# 686-3 6"



## tschmittel (Jun 26, 2007)

I've been looking for a revolver and on a lark put a bid on one on gunbroker. It is a 686-3 6". The seller claims it is 99% and had A+ ratings from all his customers. I bid $425. What do you guys think? Is this a fair price?


----------



## Baldy (Jun 21, 2006)

Yes and that is one gun that will last a couple of life times. I don't care how much target shooting or hunting you do it will be there. That is a very fine revolver. Good luck with it.


----------



## tschmittel (Jun 26, 2007)

Thanks Baldy


----------



## AgentV3 (Jan 28, 2008)

The 686 is probably one of the finest revolvers you can get, and $425 is a great price, good luck with it.


----------



## SigZagger (Aug 16, 2006)

At $425.00...did you get it?


----------



## tschmittel (Jun 26, 2007)

Yes sir. I gave it a real good cleaning and took to the range the next day.
I love it. I'm a new shooter and this is my first revolver. It is a lot of fun.
The gun is very accurate with a real nice single action trigger pull. Now I need a snubby, and a 1911, and well you get it.


----------



## Baldy (Jun 21, 2006)

If you never beleive anything else I ever say please beleive what I am about to say. Never ever sell that gun for any reason and one day you will know why I told you that. Best of luck with it. :smt1099


----------



## TDIllini (Jan 5, 2008)

I've been looking at getting the SW686 6" model for my first firearm. It's either that, a glock 17, or an MP9. Right now I'm leaning towards the 686 just because I know it will stay relevant for the rest of my life while I am free to try other guns I'm unsure about.
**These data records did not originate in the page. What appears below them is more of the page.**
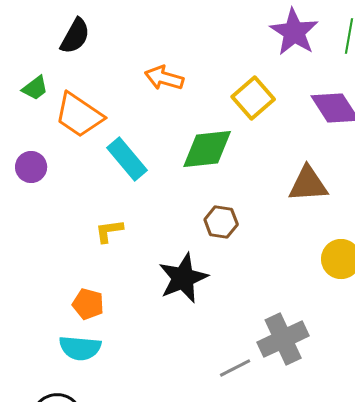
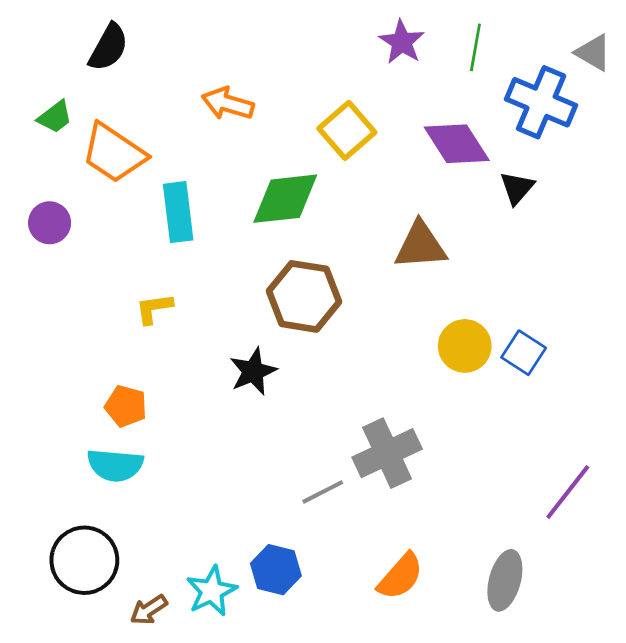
purple star: (294, 32) -> (402, 42), size x0.7
cyan rectangle: (127, 159) -> (178, 212), turned 33
brown hexagon: (221, 222) -> (304, 296), size x1.6
black star: (183, 278) -> (253, 371), size x0.7

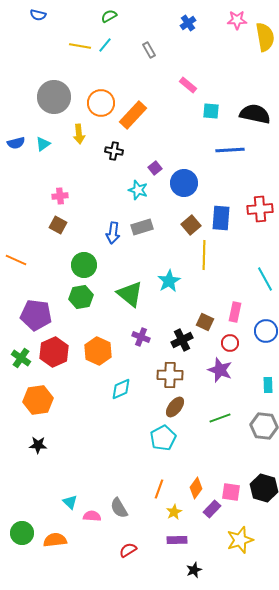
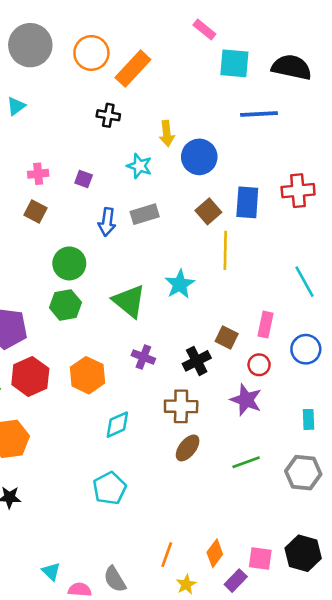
cyan square: (211, 111) -> (234, 63), size x1.4
yellow arrow: (79, 134) -> (167, 133), moved
purple square: (155, 168) -> (84, 179), moved, turned -32
cyan pentagon: (163, 438) -> (110, 488), moved

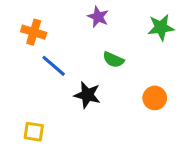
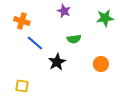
green semicircle: (113, 60) -> (74, 39), turned -32
black star: (87, 95) -> (57, 62), turned 30

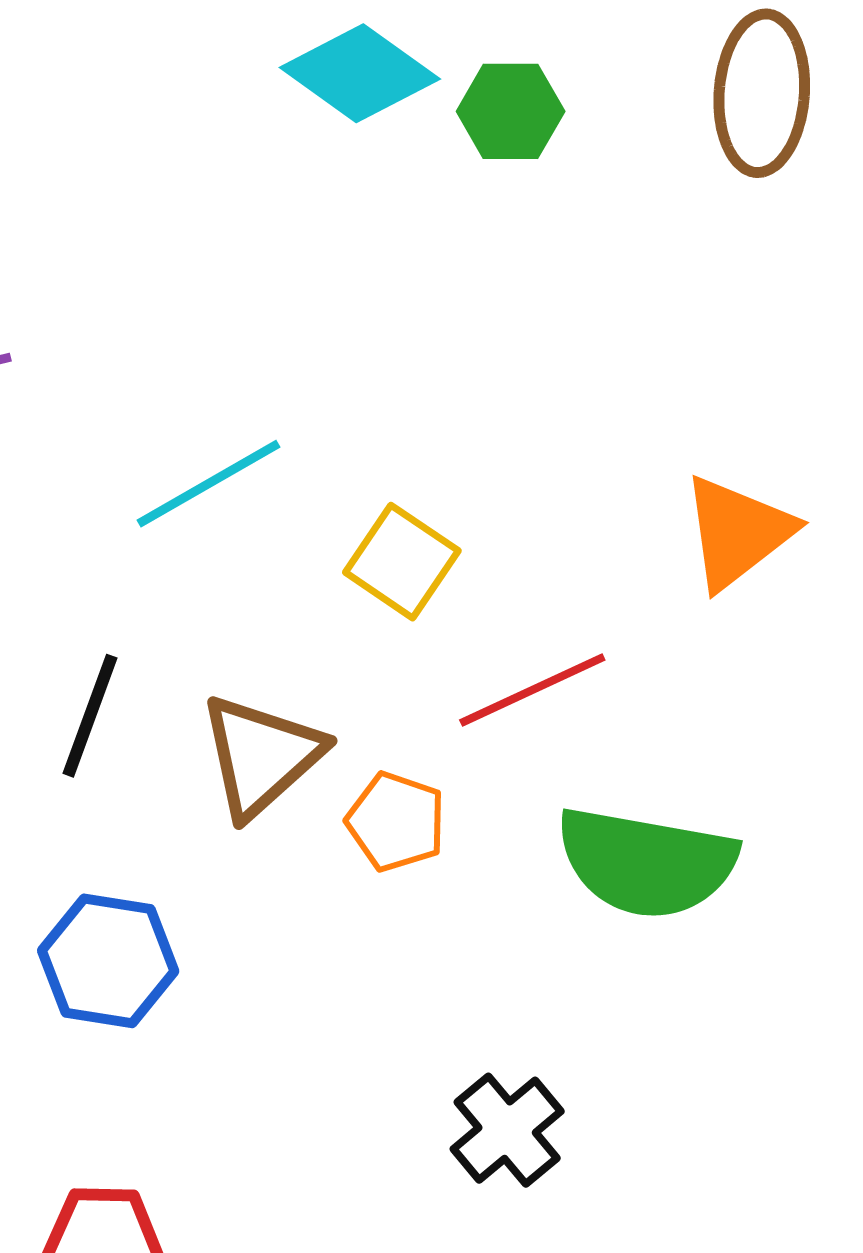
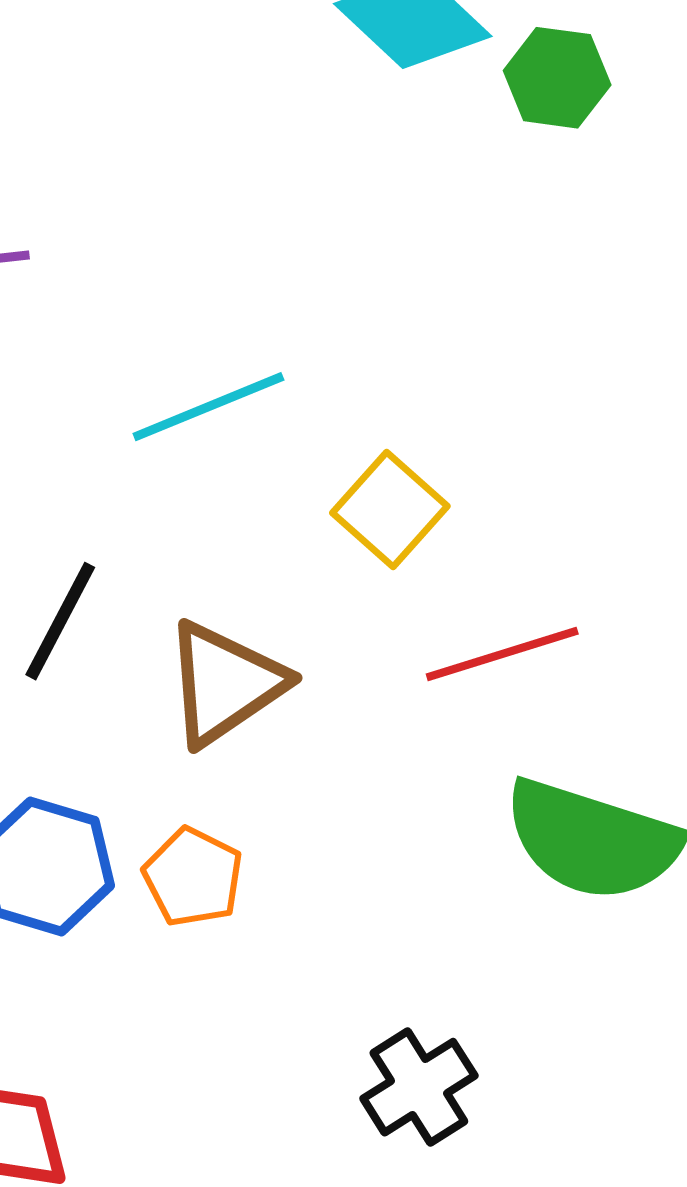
orange pentagon: (396, 822) -> (193, 877), moved

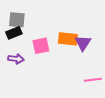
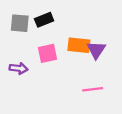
black rectangle: (14, 33) -> (44, 20), moved
pink line: (93, 80) -> (93, 89), moved

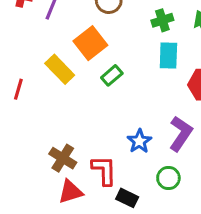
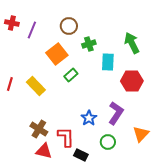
green cross: (162, 20) -> (89, 44), moved
yellow rectangle: (60, 69) -> (36, 86), moved
red triangle: (70, 192) -> (44, 151), turned 30

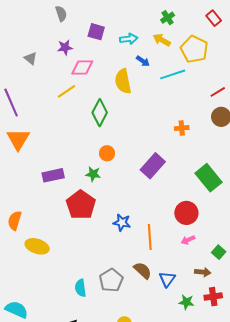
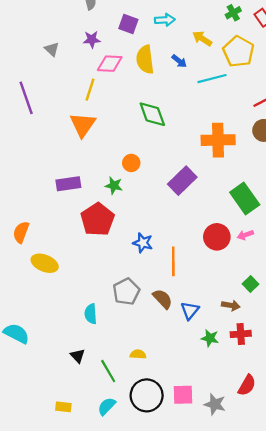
green cross: (168, 18) -> (233, 13), moved
cyan arrow: (129, 39) -> (165, 20), moved
yellow semicircle: (123, 81) -> (145, 60), moved
yellow line: (66, 91) -> (90, 90), turned -42
green diamond: (100, 113) -> (152, 114), moved, turned -52
orange cross: (182, 128) -> (218, 140), size x2.0
orange triangle: (18, 139) -> (83, 125), moved
pink arrow: (188, 240) -> (245, 235), moved
gray pentagon: (111, 280) -> (126, 292), moved

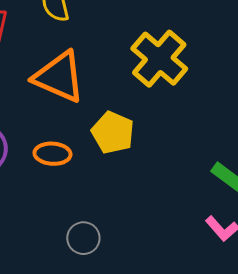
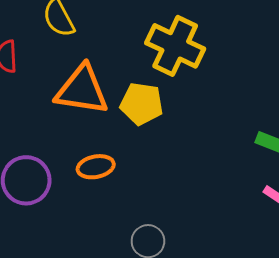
yellow pentagon: (113, 132) -> (142, 104), moved

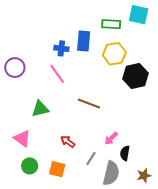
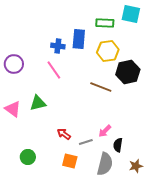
brown line: (89, 103) -> (101, 87), moved
pink triangle: (22, 138) -> (13, 109), moved
gray line: (91, 159) -> (86, 142), moved, turned 40
orange square: (57, 169) -> (70, 161), moved

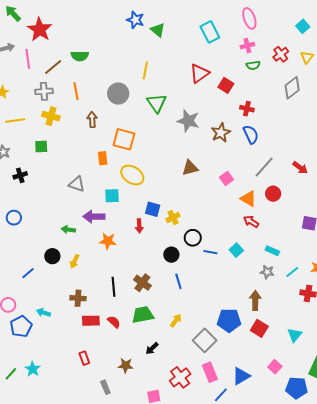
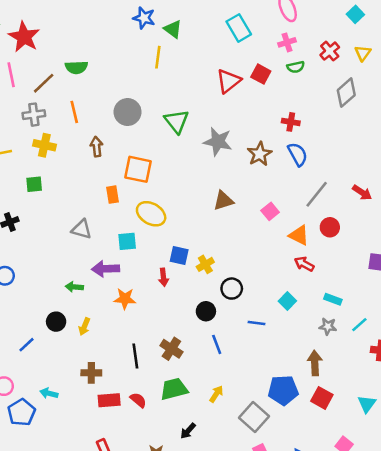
yellow line: (145, 70) -> (158, 57), moved
red square: (226, 85) -> (261, 74), moved
blue line: (210, 252) -> (256, 323), moved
Is anyone familiar with the different variations of it like the "power ported" versions?

Hope you enjoy it!


----------



## Fred40 (Jan 7, 2008)

This is also the primary gun I'm looking at. (It will be my first handgun). Just trying to decide between the 4" or the 6". Don't really plan on carrying it......but you never know. Maybe I should just compromise and grab one of the 5" models floating around out there.


----------



## TDIllini (Jan 5, 2008)

I've seen some 5's and I like everything about them except the unfluted cylinder. I suppose I could buy a 5" model and replace the cylinder or get the existing one fluted by a machinist if it bothers me that much but I'm not sure I want to deal with that.


----------



## SigZagger (Aug 16, 2006)

*686-5 Pp*



TDIllini said:


> Is anyone familiar with the different variations of it like the "power ported" versions?
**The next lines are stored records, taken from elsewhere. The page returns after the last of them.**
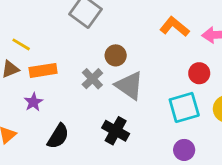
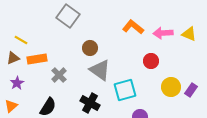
gray cross: (92, 79) -> (59, 75), moved
purple star: (33, 102) -> (17, 83), moved
cyan square: (184, 107) -> (125, 90), moved

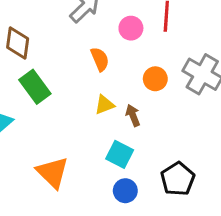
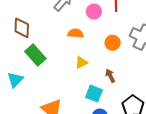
orange semicircle: (100, 59) -> (76, 33), turned -56
brown arrow: (133, 115) -> (110, 76), moved

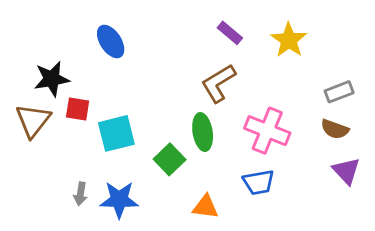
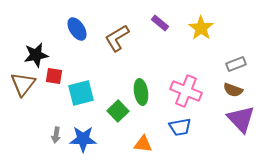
brown L-shape: (218, 83) -> (117, 38), moved
purple triangle: (346, 171) -> (241, 119), size x1.4

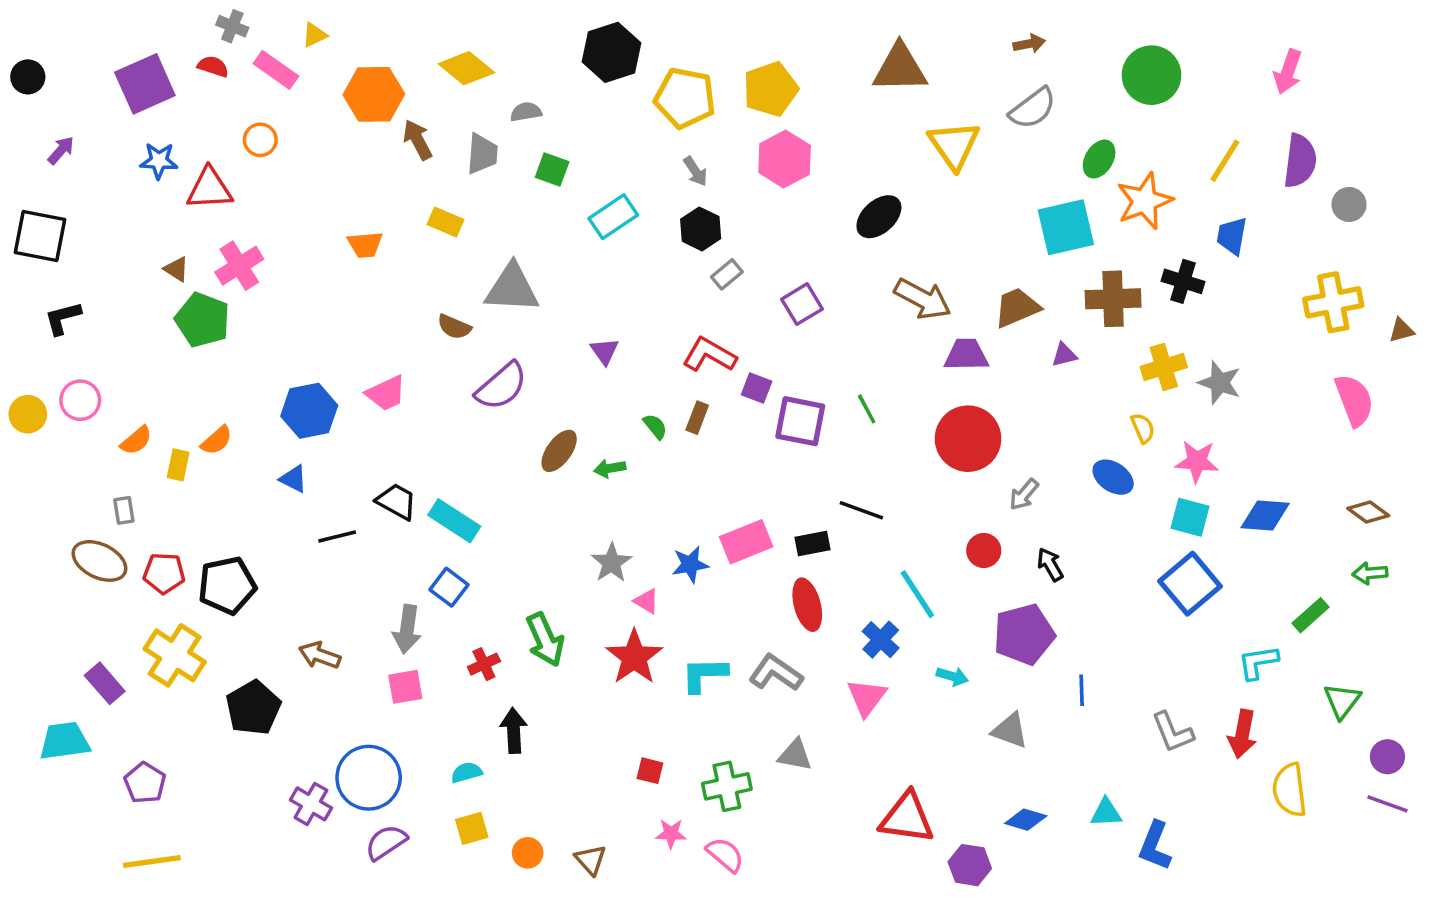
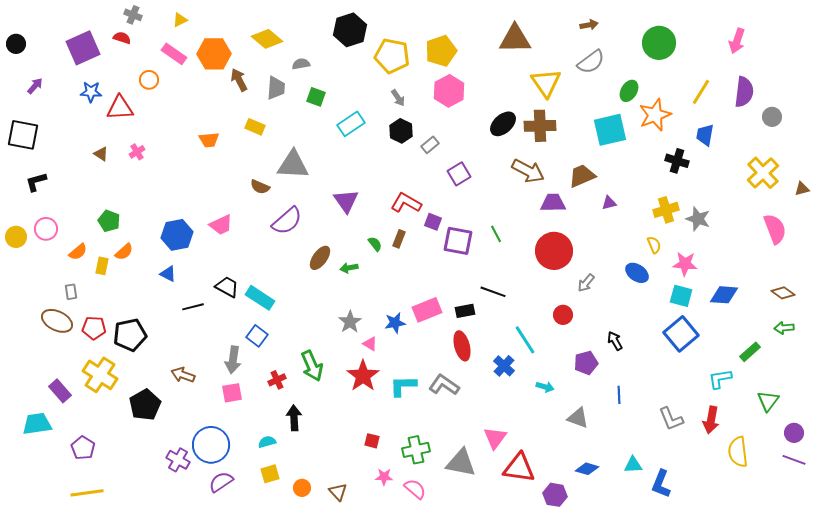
pink rectangle: (276, 70) -> (174, 54), moved
pink cross: (239, 266) -> (137, 152), size x0.6
gray rectangle: (727, 274) -> (430, 145), moved
brown cross: (1113, 299) -> (540, 126), moved
yellow cross: (1333, 302) -> (763, 173), turned -32
green pentagon: (203, 320) -> (109, 221), moved, size x0.7
purple triangle: (605, 351) -> (346, 201), size x1.5
black arrow: (1050, 564) -> (615, 341), moved
purple pentagon: (1024, 634) -> (586, 363), size x0.7
pink triangle: (867, 697) -> (495, 438), moved
gray triangle: (795, 755) -> (461, 463), moved, size x1.5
Actually, my 686-5 (no lock) is a PP. It only happened because for once in my many trips to my range, one of the employees had just put his revolver under the counter for sale. So, I knew the previous owner and it just happened to be a 6" PP. I like to longer barrels. The flame (at times) from .357 rounds shooting up out of the port is an eye grabber, but I don't notice any other big difference. Now, if you want to use it for competition shooting sports, you cannot. Ported revolver barrels are not allowed. Hopefully, with the proper loads, my long barrel 686 PP will be used for whitetail deer hunting.


----------



## Mike Barham (Mar 30, 2006)

SigZagger said:


> Now, if you want to use it for competition shooting sports, you cannot. Ported revolver barrels are not allowed.


That depends on the sport.


----------